Yes, I know, but you didn’t write what values ​​you used.

You use IPSec, so MMS will be much lower than 1436.

https://knowledgebase.paloaltonetworks.com/KCSArticleDetail?id=kA10g000000ClW3CAK
https://www.cisco.com/c/en/us/support/docs/ip/generic-routing-encapsulation-gre/25885-pmtud-ipfrag.html

Personally, I use GRE over IPSec and do not set any MTU or TCP-MSS anywhere. And everything works (on 1.3).

As debug try MTU 1280 or MSS 1240 for the tunnel at both ends (MTU 1280 bytes is the lowest allowable MTU for IPv6, the equal for IPv4 is 576 bytes).

If that works then its a MTU/MSS issue - if it still doesnt work then the error is elsewhere.
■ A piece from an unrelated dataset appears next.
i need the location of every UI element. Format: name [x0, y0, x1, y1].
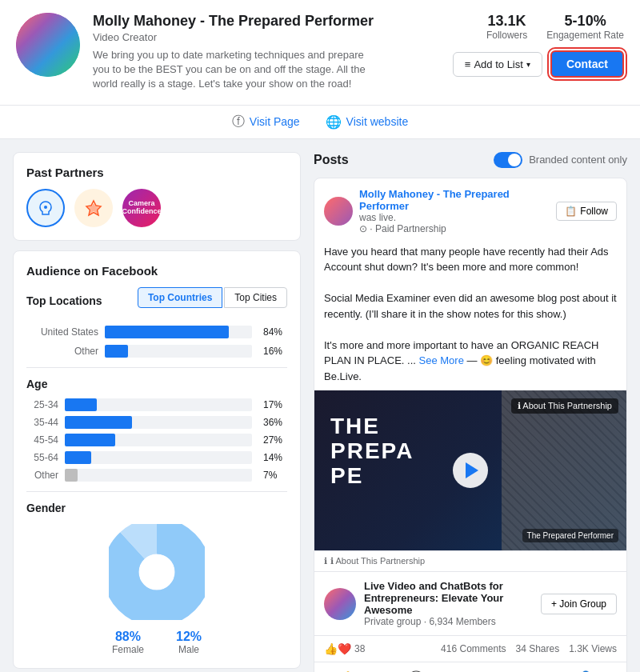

I’d use a ping sweep, having variable size, with DF set to determine max mtu.
Take into account that ping itself takes 28 bytes, so max value of 1472 is seen for 1500 bytes.
Then set proper mtu on gre tunnel, and set mss-clamp 40 lower than MTU

MSS will not “fix” ICMP packets.

MSS is TCP specific.

Yes, but the pinsweep with DF-bit set will tell you where the limit is.

That is a ping who succeeds through the tunnel at 1472 bytes means with headers its 1500 MTU that can pass through.

Then from the firewall point of view (unless it supports virtual re-assembly) only thing you can do is to set proper MTU AND proper MSS.